Photo by Stephen Kenny

On the shoulders of giants: Homestake workers share knowledge for SURF's future

The expertise of hundreds of individuals employed in the former Homestake Mine who helped make SURF all that it is today are now passing on their knowledge to a new generation.

Mining does not take place at the Sanford Underground Research Facility (SURF), but SURF would not be a world class laboratory without the expertise of hundreds of individuals employed in the former Homestake Mine who helped make the facility all that it is today and who are now passing on their knowledge to a new generation.

Former Homestake workers helped excavate and maintain infrastructure in what was once the deepest gold mine in North America. Many of them transitioned to work at SURF following the mine closure in the early 2000’s, and their skills and knowledge have been essential in establishing and maintaining America’s underground laboratory. In its 20-year history SURF has employed around 100 former Homestake employees.

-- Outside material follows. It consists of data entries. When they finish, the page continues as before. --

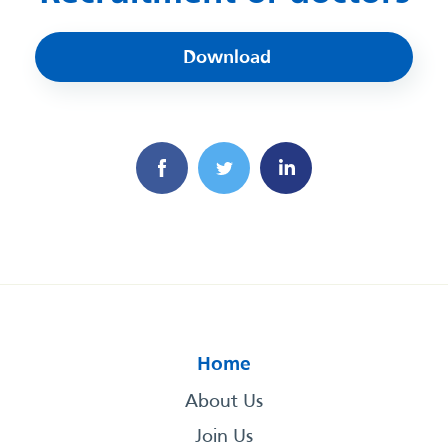
Download
Home
About Us
Join Us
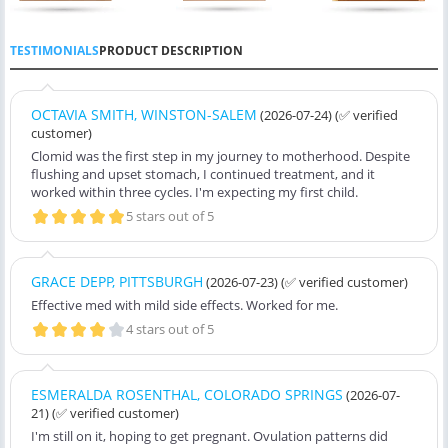
TESTIMONIALS
PRODUCT DESCRIPTION
OCTAVIA SMITH, WINSTON-SALEM
(2026-07-24)
(✅ verified
customer)
Clomid was the first step in my journey to motherhood. Despite
flushing and upset stomach, I continued treatment, and it
worked within three cycles. I'm expecting my first child.
5 stars out of 5
GRACE DEPP, PITTSBURGH
(2026-07-23)
(✅ verified customer)
Effective med with mild side effects. Worked for me.
4 stars out of 5
ESMERALDA ROSENTHAL, COLORADO SPRINGS
(2026-07-
21)
(✅ verified customer)
I'm still on it, hoping to get pregnant. Ovulation patterns did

The collective knowledge of each of these individuals and their deep understanding of the facility remains highly valued today. Tom Regan is just one example of a former Homestake employee now a valued member of the SURF team.

Regan began his career at Homestake as a teenager. “My first day on the job was November 2nd, 1969,” Regan said. He was employed as a foreman through the mine closure and decommissioning in 2001. When America’s deep underground lab was first envisioned, Regan was one of the first people hired by the South Dakota Science and Technology Authority to open the mine that had flooded during the time between closure and the establishment of the laboratory. He began an important series of annual inspections of every level that are still carried out to this day.

Regan is now beginning a series of recorded lectures about the details of every level at SURF, including details on the interconnections and boreholes between drifts and shafts, infrastructure, underground hazards, and history. This effort is preserving vital first-hand information for future employees at SURF.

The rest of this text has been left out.